# wtt 2 AVET MXL reels & BLUE YONDER



## chumbucket2 (Apr 1, 2012)

looking to trade 2 mxl avets one gold one blue in great condition 10/10 plus a made in sweaden blue yonder to sweetn the pot for a 243 or 20 gauge for my son. thanks for looking.


----------



## Finger_Mullet (Aug 19, 2005)

Sell the reels in the market place and go buy a Marlin X7. I think you can still get them for around $300. Ruger American is another affordable rifle. My son has a Marlin XS7 in 243.

Darin


----------



## sharkslayer89 (Apr 16, 2007)

ive got a winchester model 70 coyote in 25wssm id be willing to trade


----------



## Finger_Mullet (Aug 19, 2005)

Chumbucket, You better jump all over that one!!!! Even if you don't like the caliber you can always trade it for a caliber of your liking.

Darin


----------



## chumbucket2 (Apr 1, 2012)

thanks guys, sent a pm to you sharkslayer


----------



## Finger_Mullet (Aug 19, 2005)

The 25Wssm should be an excellent youth gun. It is not actually a magnum. It is just a short fat 25-06. My oldest son killed his first deer with my 25-05 Remington when he was 7. The gun should have little recoil. It has a loud crack but it is very managable. Looks like ammo is comparable to 25-06 as well. When I shot factory loads, premium ammo was around $40 a box. I found several places on teh net with ammo in the same ballpark. If you handload it will not matter. 
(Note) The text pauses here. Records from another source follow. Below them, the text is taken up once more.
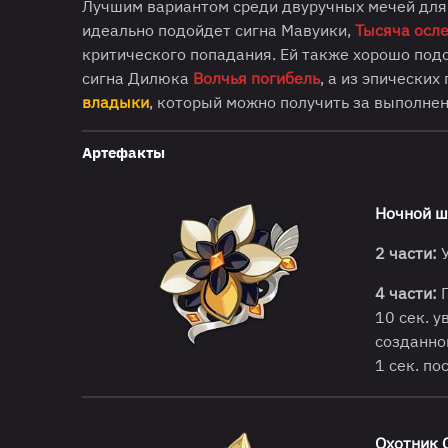
Лучшим вариантом среди двуручных мечей для
идеально подойдет сигна Мавуики,
Тысяча осл
критического попадания. Ей также хорошо подо
сигна Дилюка
Волчья погибель
, а из эпически
владыки
, который можно получить за выполне
Артефакты
Ночной ш
2 части:
У
4 части:
П
10 сек. 
созданно
1 сек. п
Охотник 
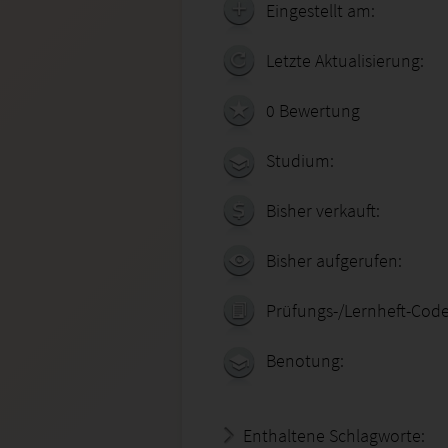
Eingestellt am:
Letzte Aktualisierung:
0 Bewertung
Studium:
Bisher verkauft:
Bisher aufgerufen:
Prüfungs-/Lernheft-Code
Benotung:
Enthaltene Schlagworte:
"Unlike the other WSSM rounds, the .25 is a magnum in name only, based on the case it uses. Performance wise it is a clone of the .25-06 Remington, making it well suited for medium to large game.[4] The 25 WSSM provides the same performance as the 25-06 Remington, with the advantage of having lighter short action rifles. "

You should have a fine gun for your child. Good luck!

Darin


----------



## chumbucket2 (Apr 1, 2012)

back up for trade never hured anything else about the deal. shotgun rifle or pistol


----------



## wdbrand (May 24, 2007)

Darin, he knows where the market place is. Same post over there.


----------